Ia menunduk, memikirkan apakah ia pantas mencintai atau bahkan dicintai oleh pria seperti suaminya. Luna hanyalah sosok sederhana, gadis biasa yang tidak pernah mencolok. Sementara Bryan… cukup baginya melangkah melewati pintu masuk kantor, dan mata semua orang otomatis tertuju padanya. Wibawanya, caranya berjalan, cara ia membawa dirinya semuanya membuat Bryan tampak seperti seseorang yang berada jauh di atas jangkauan Luna.
Luna menghela napas pelan. Ia sadar siapa dirinya. Seorang anak yang tumbuh di panti asuhan, tanpa gelar, tanpa keturunan terpandang, tanpa hal yang bisa dibanggakan. Dan di sisi lain, Bryan adalah CEO terkenal yang dihormati banyak orang di negara itu seorang pemimpin yang namanya saja sudah cukup membuat orang menegakkan punggung.
Perbedaan mereka terasa begitu jelas di matanya. Ia dan Bryan bagaikan langit dan bumi terpisah jauh, tak seimbang, dan nyaris mustahil bisa disandingkan. Namun justru karena itulah perasaannya menjadi lebih menakutkan. Karena semakin ia mencoba menjauh dari ketakutan itu, semakin ia merasakan bahwa hatinya perlahan bergerak ke arah Bryan tanpa bisa ia kendalikan.
Tiba-tiba pintu ruangan terbuka, membuat Luna tersentak kecil dari lamunannya. Sosok Bryan muncul di ambang pintu, membawa sebuah kotak kecil berisi makanan. “Mia cara,” panggil Bryan dengan suara tenang namun hangat, “aku membawakan ini untukmu.”
Ia berjalan masuk dengan langkah santai, seolah ruangan itu adalah tempat paling alami bagi dirinya. Cahaya dari jendela besar memantul lembut di jasnya, memberi kesan elegan yang tidak dibuat-buat. Luna memandang makanan itu dengan bingung, kemudian mengalihkan tatapannya ke wajah Bryan. “Untuk… aku?”
“Tentu.” Bryan meletakkannya di meja kecil dekat kursi Luna. “Kau belum sarapan, bukan?
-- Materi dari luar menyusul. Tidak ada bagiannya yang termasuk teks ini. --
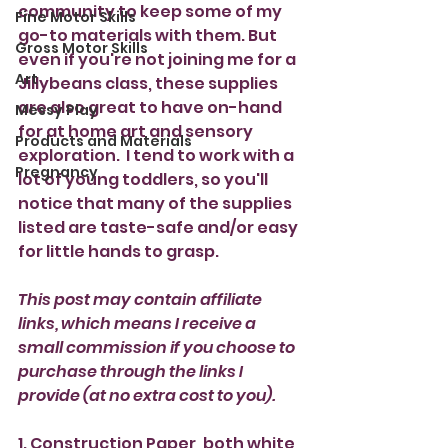
community to keep some of my 
Fine Motor Skills
go-to materials with them. But 
Gross Motor Skills
even if you're not joining me for a 
Art
Jillybeans class, these supplies 
are also great to have on-hand 
Messy Play
for at home art and sensory 
Products and Materials
exploration.  I tend to work with a 
Pregnancy
lot of young toddlers, so you'll 
notice that many of the supplies 
listed are taste-safe and/or easy 
for little hands to grasp. 
This post may contain affiliate 
links, which means I receive a 
small commission if you choose to 
purchase through the links I 
provide (at no extra cost to you).
1. Construction Paper, both white 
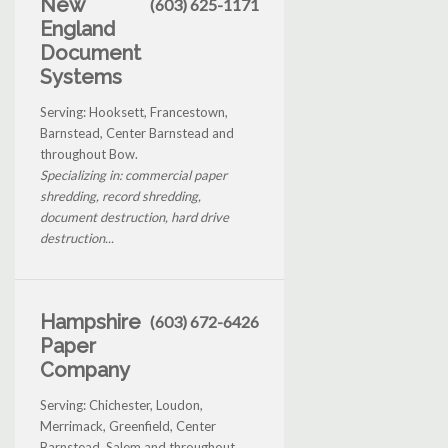
New
(603) 625-1171
England
Document
Systems
Serving: Hooksett, Francestown,
Barnstead, Center Barnstead and
throughout Bow.
Specializing in: commercial paper
shredding, record shredding,
document destruction, hard drive
destruction...
Hampshire
(603) 672-6426
Paper
Company
Serving: Chichester, Loudon,
Merrimack, Greenfield, Center
Barnstead, Salem and throughout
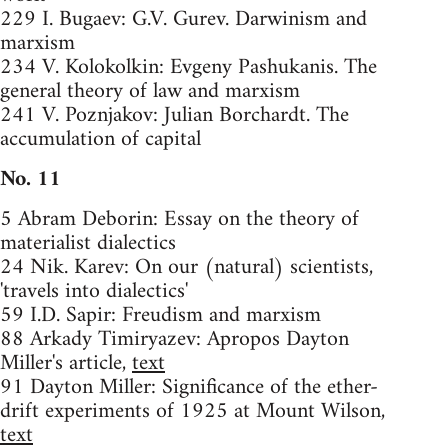
229 I. Bugaev: G.V. Gurev. Darwinism and
marxism
234 V. Kolokolkin: Evgeny Pashukanis. The
general theory of law and marxism
241 V. Poznjakov: Julian Borchardt. The
accumulation of capital
No. 11
5 Abram Deborin: Essay on the theory of
materialist dialectics
24 Nik. Karev: On our (natural) scientists,
'travels into dialectics'
59 I.D. Sapir: Freudism and marxism
88 Arkady Timiryazev: Apropos Dayton
Miller's article,
text
91 Dayton Miller: Significance of the ether-
drift experiments of 1925 at Mount Wilson,
text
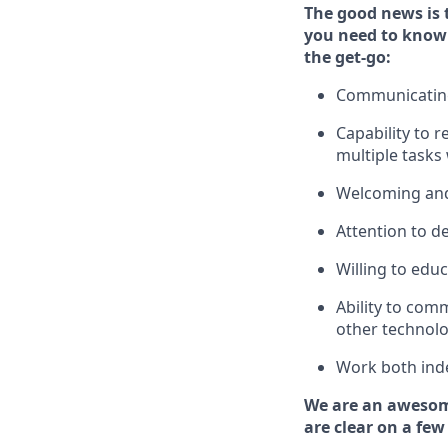
The good news is 
you need to know
the get-go:
Communicating 
Capability to
r
multiple tasks
Welcoming and
Attention to de
Willing to edu
Ability to com
other technolo
Work both ind
We are an awesom
are clear on a few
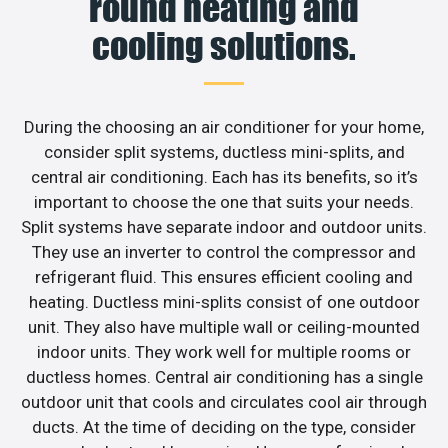
round heating and
cooling solutions.
During the choosing an air conditioner for your home,
consider split systems, ductless mini-splits, and
central air conditioning. Each has its benefits, so it’s
important to choose the one that suits your needs.
Split systems have separate indoor and outdoor units.
They use an inverter to control the compressor and
refrigerant fluid. This ensures efficient cooling and
heating. Ductless mini-splits consist of one outdoor
unit. They also have multiple wall or ceiling-mounted
indoor units. They work well for multiple rooms or
ductless homes. Central air conditioning has a single
outdoor unit that cools and circulates cool air through
ducts. At the time of deciding on the type, consider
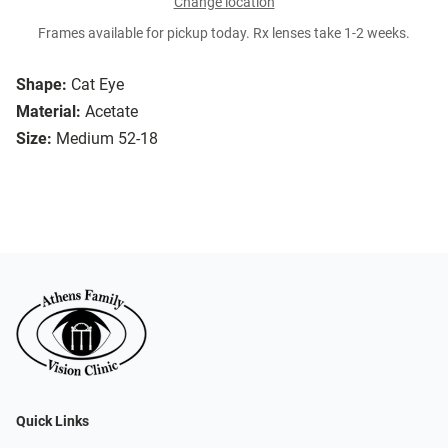
Change location
Frames available for pickup today. Rx lenses take 1-2 weeks.
Shape:
Cat Eye
Material:
Acetate
Size:
Medium 52-18
Quick Links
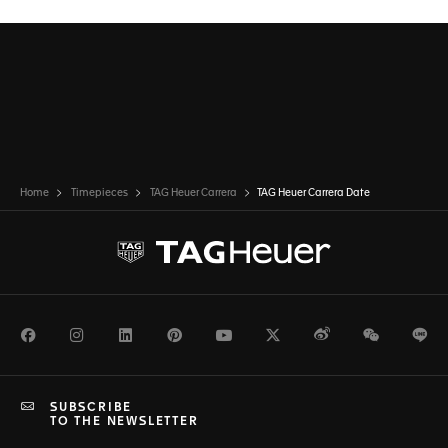
Home
Timepieces
TAG Heuer Carrera
TAG Heuer Carrera Date
Facebook
Instagram
LinkedIn
Pinterest
Youtube
Twitter
Weibo
WeChat
Li
SUBSCRIBE
TO THE NEWSLETTER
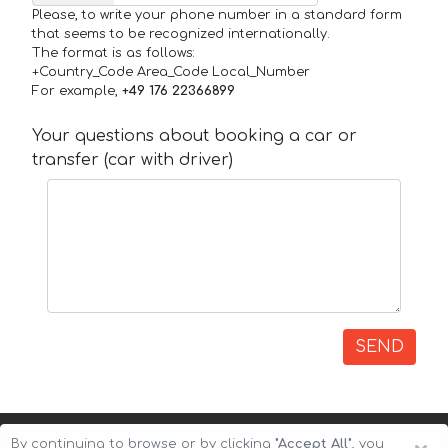
Please, to write your phone number in a standard form
that seems to be recognized internationally.
The format is as follows:
+Country_Code Area_Code Local_Number
For example,
+49 176 22366899
Your questions about booking a car or
transfer (car with driver)
SEND
By continuing to browse or by clicking
"Accept All"
, you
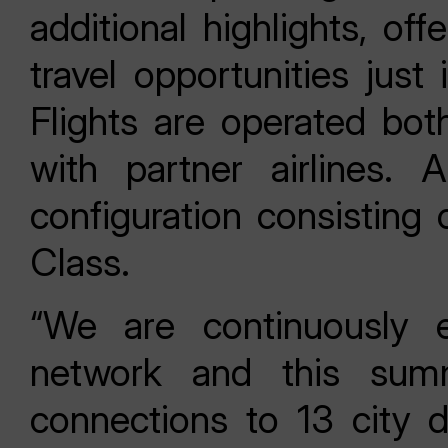
additional highlights, of
travel opportunities jus
Flights are operated bo
with partner airlines. A
configuration consistin
Class.
“We are continuously 
network and this summ
connections to 13 city d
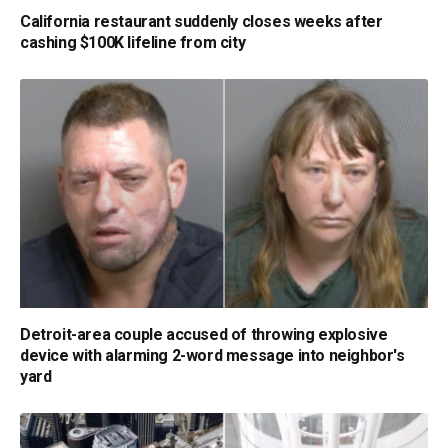
California restaurant suddenly closes weeks after
cashing $100K lifeline from city
Detroit-area couple accused of throwing explosive
device with alarming 2-word message into neighbor's
yard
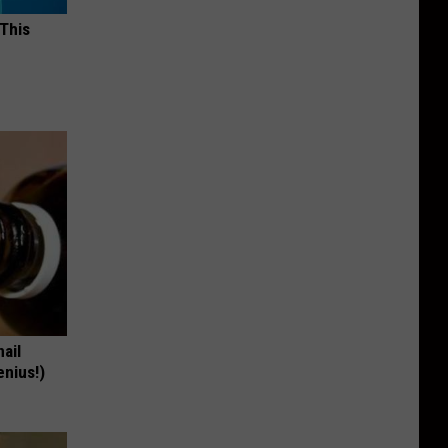
 This
nail
enius!)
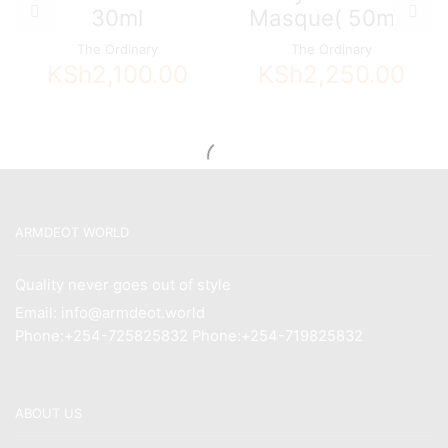
30ml
Masque( 50ml )
The Ordinary
The Ordinary
KSh
2,100.00
KSh
2,250.00
ARMDEOT WORLD
Quality never goes out of style
Email: info@armdeot.world
Phone:+254-725825832 Phone:+254-719825832
ABOUT US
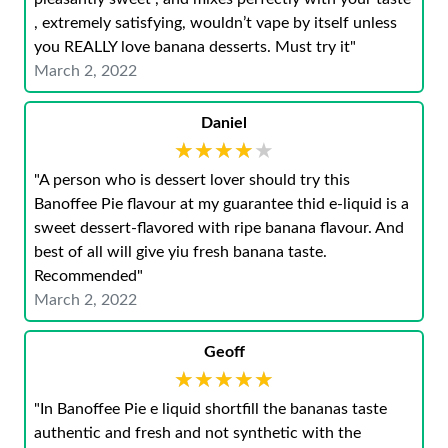
, extremely satisfying, wouldn’t vape by itself unless
you REALLY love banana desserts. Must try it"
March 2, 2022
Daniel
★★★★★
★★★★★
"A person who is dessert lover should try this
Banoffee Pie flavour at my guarantee thid e-liquid is a
sweet dessert-flavored with ripe banana flavour. And
best of all will give yiu fresh banana taste.
Recommended"
March 2, 2022
Geoff
★★★★★
★★★★★
"In Banoffee Pie e liquid shortfill the bananas taste
authentic and fresh and not synthetic with the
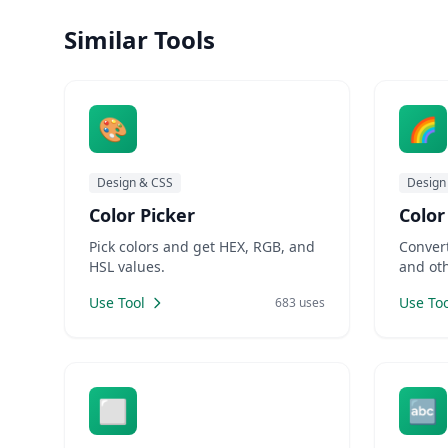
and hunt for the perfect color
require
codes. LankaWebsites offers a co
Similar Tools
applica
🎨
🌈
Design & CSS
Design
Color Picker
Color
Pick colors and get HEX, RGB, and
Conver
HSL values.
and oth
Use Tool
Use Too
683 uses
⬜
🔤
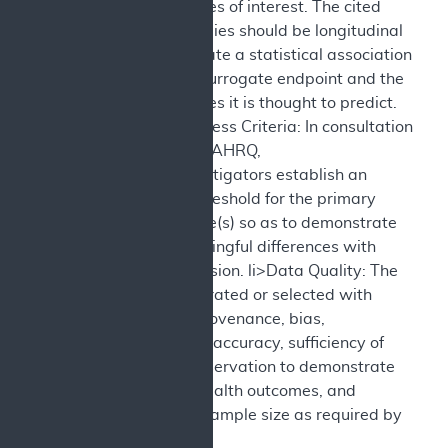
health outcomes of interest. The cited
validation studies should be longitudinal
and demonstrate a statistical association
between the surrogate endpoint and the
health outcomes it is thought to predict.
Objective Success Criteria: In consultation
with CMS and AHRQ,
sponsors/investigators establish an
evidentiary threshold for the primary
health outcome(s) so as to demonstrate
clinically meaningful differences with
sufficient precision. li>Data Quality: The
data are generated or selected with
attention to provenance, bias,
completeness, accuracy, sufficiency of
duration of observation to demonstrate
durability of health outcomes, and
sufficiency of sample size as required by
the question.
Aku melihatmu terburu-buru tadi .”Nada suaranya lembut lebih seperti seseorang yang memperhatikan dengan tulus.
Luna terdiam sejenak. Ia tidak menyangka Bryan memperhatikan hal sekecil itu.
“Terima kasih…” ucapnya pelan. Bryan mengangguk, senyum tipis terukir di sudut bibirnya. “Aku tidak ingin kau berada di sini tanpa merasa nyaman. Jika ada yang kau butuhkan, kau hanya perlu memanggilku.”
Luna menunduk, menyembunyikan perasaan hangat yang tiba-tiba memenuhi dadanya. “Tapi… bukankah kau sibuk?”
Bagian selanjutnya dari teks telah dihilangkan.